В этой отчаянной авангардной схватке за новую психотерапию Месмер совершенно одинок. Его ученики, помощники еще на полстолетия, на целое столетие от него отстали. И одиночество трагически усугубляется: у этого борца нет даже такого панциря, как полная уверенность в себе. Ибо Месмер чувствует только верное направление, дороги он еще не нашел. Он чувствует, что стоит на верном пути, чувствует, что случайно оказался в жгучей близости от тайны, великой и плодотворной тайны, и знает все же, что один не способен разрешить ее и раскрыть до конца. И потрясающе поэтому, как человек, которого легкомысленная молва целое столетие чернила как шарлатана, просит содействия и помощи именно у врачей, своих товарищей; подобно тому как Колумб перед своим отплытием блуждает от одного королевского двора к другому со своим планом морского пути в Индию, так и Месмер обращается то к одной, то к другой академии и просит интереса и содействия своей идее. И у него, как у его великого собрата, в начале его пути ошибка, ибо, всецело в обаянии средневековой мечты о таинственном составе, Месмер полагает, что своей магнетической теорией он открыл всеисцеляющее средство, эту вечную Индию старинного врачебного искусства.
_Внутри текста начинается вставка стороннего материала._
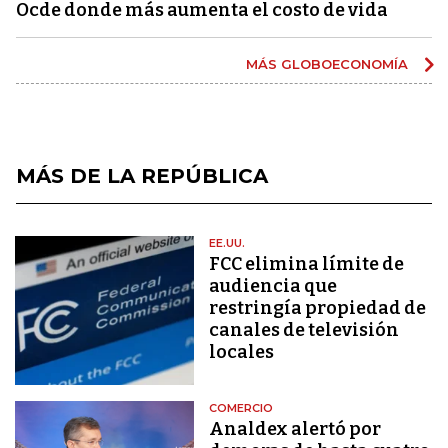
Ocde donde más aumenta el costo de vida
MÁS GLOBOECONOMÍA
MÁS DE LA REPÚBLICA
EE.UU.
FCC elimina límite de
audiencia que
restringía propiedad de
canales de televisión
locales
COMERCIO
Analdex alertó por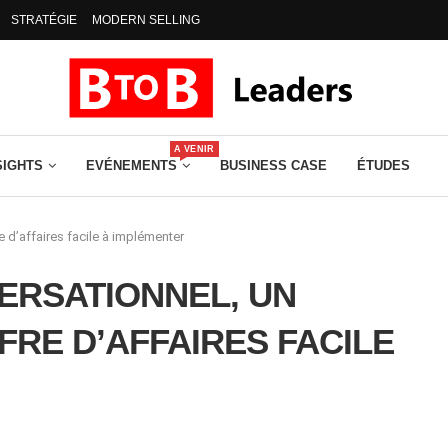
STRATÉGIE
MODERN SELLING
A VENIR
SIGHTS
EVÉNEMENTS
BUSINESS CASE
ÉTUDES
e d’affaires facile à implémenter
ERSATIONNEL, UN
FRE D’AFFAIRES FACILE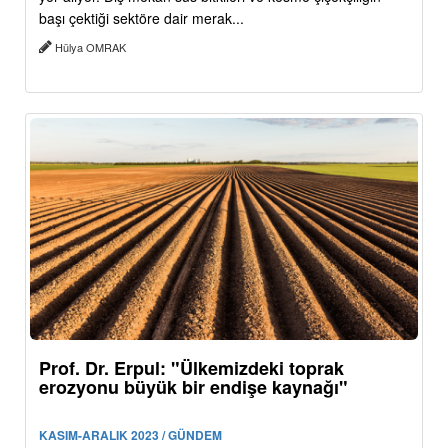
başı çektiği sektöre dair merak...
Hülya OMRAK
Prof. Dr. Erpul: "Ülkemizdeki toprak
erozyonu büyük bir endişe kaynağı"
KASIM-ARALIK 2023 / GÜNDEM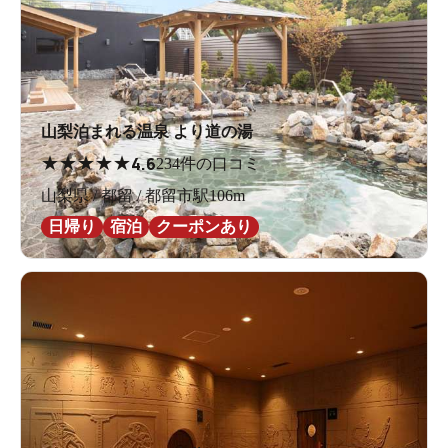
山梨泊まれる温泉 より道の湯
★
★
★
★
★
4.6
234件の口コミ
山梨県 / 都留 / 都留市駅106m
日帰り
宿泊
クーポンあり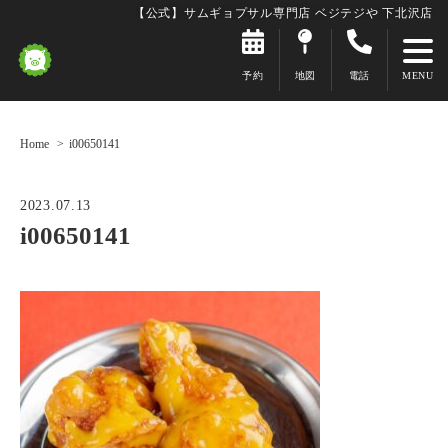
【公式】サムギョプサル専門店 ベジテジや 下北沢店
予約
地図
電話
Home
i00650141
2023.07.13
i00650141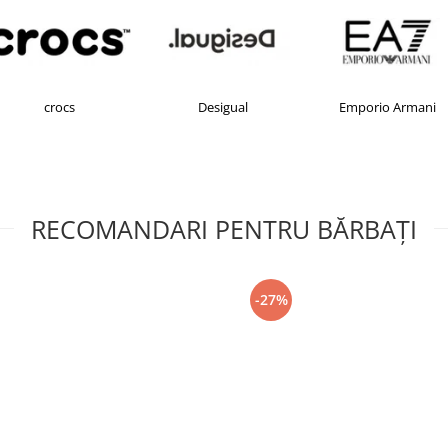
crocs
Desigual
Emporio Armani
RECOMANDARI PENTRU BĂRBAŢI
-27%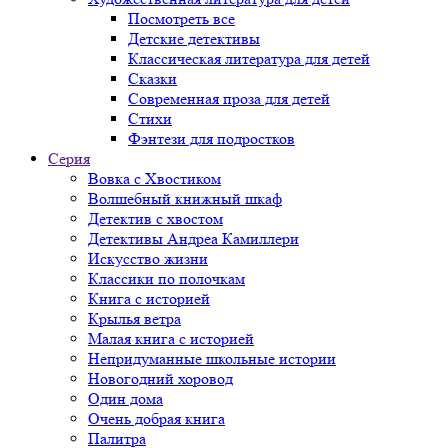
Посмотреть все
Детские детективы
Классическая литература для детей
Сказки
Современная проза для детей
Стихи
Фэнтези для подростков
Серия
Вовка с Хвостиком
Волшебный книжный шкаф
Детектив с хвостом
Детективы Андреа Камиллери
Искусство жизни
Классики по полочкам
Книга с историей
Крылья ветра
Малая книга с историей
Непридуманные школьные истории
Новогодний хоровод
Один дома
Очень добрая книга
Палитра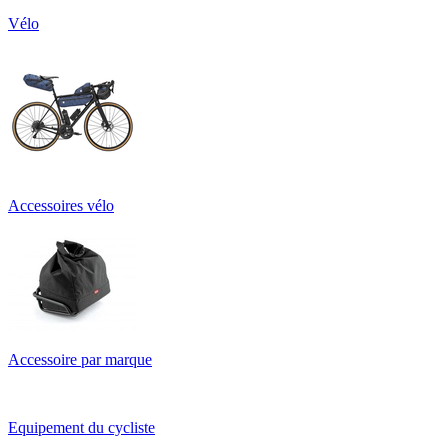
Vélo
Accessoires vélo
Accessoire par marque
Equipement du cycliste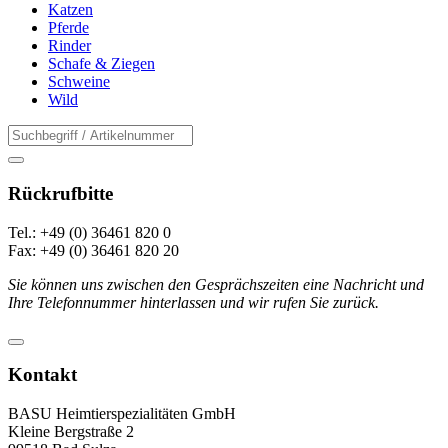
Katzen
Pferde
Rinder
Schafe & Ziegen
Schweine
Wild
Rückrufbitte
Tel.: +49 (0) 36461 820 0
Fax: +49 (0) 36461 820 20
Sie können uns zwischen den Gesprächszeiten eine Nachricht und
Ihre Telefonnummer hinterlassen und wir rufen Sie zurück.
Kontakt
BASU Heimtierspezialitäten GmbH
Kleine Bergstraße 2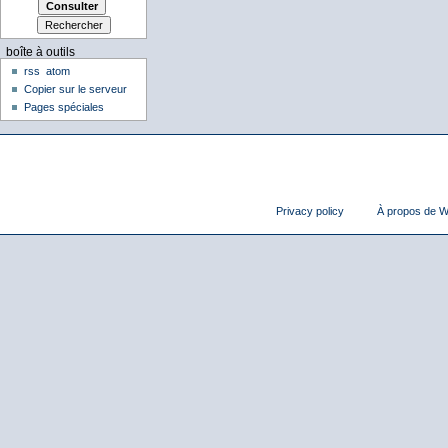
boîte à outils
rss
atom
Copier sur le serveur
Pages spéciales
Privacy policy
À propos de Wi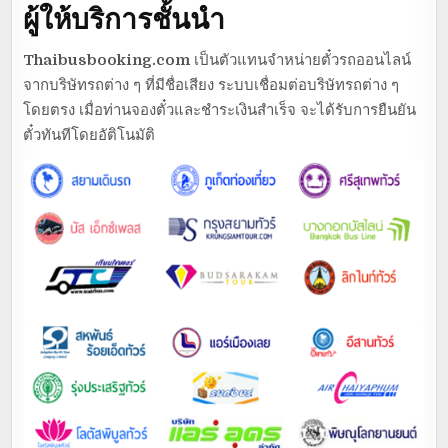
ผู้ให้บริการชั้นนำ
Thaibusbooking.com
เป็นตัวแทนจำหน่ายตั๋วรถออนไลน์
จากบริษัทรถต่าง ๆ ที่มีชื่อเสียง ระบบเชื่อมต่อบริษัทรถต่าง ๆ
โดยตรง เมื่อท่านจองตั๋วและชำระเงินสำเร็จ จะได้รับการยืนยัน
ตั๋วทันทีโดยอัติโนมัติ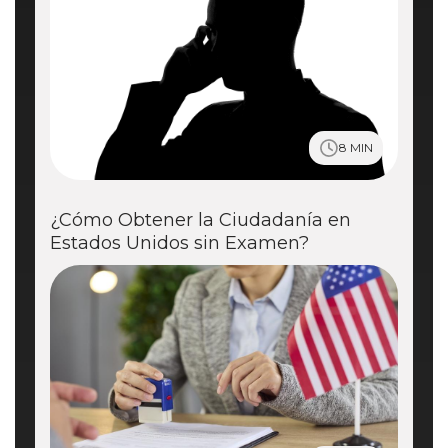
8 MIN
¿Cómo Obtener la Ciudadanía en
Estados Unidos sin Examen?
В действительности, он давно уже, сам того не сознавая, открыл гораздо больше, чем новую дорогу; он, как Колумб, обрел целый материк науки, с бесчисленными архипелагами и далеко еще не исследованными странами психотерапию. Ибо все эти, только теперь раскрывшиеся страны новой психиатрии — гипноз и внушение, Christian Science и психоанализ, даже спиритизм и телепатия расположены на том новом континенте, который открыл этот трагический одиночка, сам не зная того, что вступал на другую, чуждую медицине часть земного шара. Другие возделали его области и собрали жатву там, где он бросил в борозды семена, другие вкусили славу, в то время как его имя предается наукою позорному забвению вместе с именами всяческих еретиков и пустословов. Его современники возбудили против него судебное дело и вынесли ему обвинительный приговор. Приспело время посчитаться с его судьями.
Зарисовка
правитьВ 1773 году Леопольд Моцарт-отец сообщает своей жене в Зальцбург: «С последнею почтою я не писал, потому что у нас был большой концерт у друга нашего Месмера, на Загородной улице, в саду. Месмер очень хорошо играет на гармонике мисс Дэвис, он в Вене единственный учился этому, и у него гораздо лучший стеклянный инструмент, чем был у самой мисс Дэвис. Вольфганг тоже играл на нем». Как видно, они добрые друзья, венский врач, зальцбургский музыкант и его знаменитый сын. Уже несколько лет перед тем, когда недоброй памяти директор придворной оперы Афлиджио (кончивший потом галерами), несмотря на императорский приказ, не захотел поставить первую оперу четырнадцатилетнего Вольфганга Амадея «La finta semplice» [Простая уловка], в дело вмешивается с большею, чем у императора и двора, смелостью музыкальный меценат Франц Антон Месмер и предоставляет свой небольшой загородный театр для исполнения немецкой музыкальной пьесы «Бастьен и Бастьенна», стяжав себе таким образом наряду со славою в другой области непроходящую в истории заслугу — быть крестным отцом первого оперного произведения Вольфганга Амадея Моцарта. Этой дружбы маленький Вольфганг не забывает: во всех письмах говорит он о Месмере, всего охотнее проводит время в гостях у своего «милого Месмера». И когда в 1781 году он переезжает на постоянное жительство в Вену, он в почтовой карете прямо от заставы направляется в близкий ему дом. «Пишу это в месмеровском саду, на Загородной улице» — так начинается его первое письмо к отцу от 17 марта 1781 года. И в «Cosi fan tutte» [Так все делают] он впоследствии создал своему ученому другу известный юмористический памятник. Еще звучит, и надо думать, и в столетиях будет сопровождать стихи о Франце Антоне Месмере бойкий речитатив:
Вот и магнит вам,
Он все докажет.
Владел им Месмер, тот,
Который родом был
Из стран немецких
И знаменит стал
Во Франции.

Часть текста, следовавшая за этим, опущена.